TUESDAY, July 12 (HealthDay News) — Upward social mobility appears to help reduce the risk of high blood pressure in people who were born into poor or disadvantaged situations, according to a new study.
Previous research has shown that poor and disadvantaged people are at increased risk for high blood pressure, which contributes to heart disease and stroke.
Swedish researchers looked at health and socioeconomic data collected from 12,000 same-sex twins who were born between 1926 and 1958. High blood pressure was more common among adults with low socioeconomic status, with a 42 percent increased risk among this group.
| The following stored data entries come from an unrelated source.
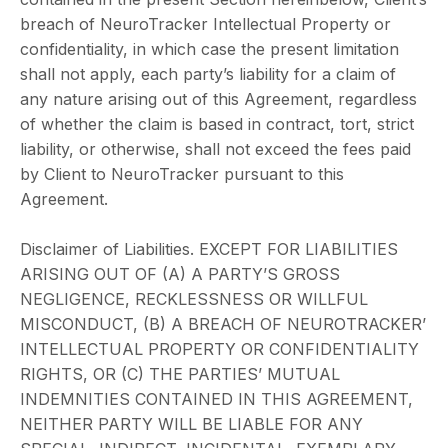
breach of NeuroTracker Intellectual Property or
confidentiality, in which case the present limitation
shall not apply, each party’s liability for a claim of
any nature arising out of this Agreement, regardless
of whether the claim is based in contract, tort, strict
liability, or otherwise, shall not exceed the fees paid
by Client to NeuroTracker pursuant to this
Agreement.
Disclaimer of Liabilities. EXCEPT FOR LIABILITIES
ARISING OUT OF (A) A PARTY’S GROSS
NEGLIGENCE, RECKLESSNESS OR WILLFUL
MISCONDUCT, (B) A BREACH OF NEUROTRACKER’
INTELLECTUAL PROPERTY OR CONFIDENTIALITY
RIGHTS, OR (C) THE PARTIES’ MUTUAL
INDEMNITIES CONTAINED IN THIS AGREEMENT,
NEITHER PARTY WILL BE LIABLE FOR ANY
Other factors associated with high blood pressure rates included: being born to parents with low socioeconomic status, having a low birth weight, being short in stature, weighing more and drinking more alcohol.
But people with low socioeconomic status who moved up in society reduced their risk of high blood pressure by nearly 20 percent, compared to those who stayed on the lower rungs of society across two generations, the investigators found.
The findings suggest that adults who were born poor or disadvantaged can reduce their risk of high blood pressure by improving their social status, Lovisa Hogberg, of the medical epidemiology and biostatistics department at Karolinska Institute in Stockholm, and colleagues concluded.
The study was released in the July 12 online edition of the Journal of Epidemiology and Community Health.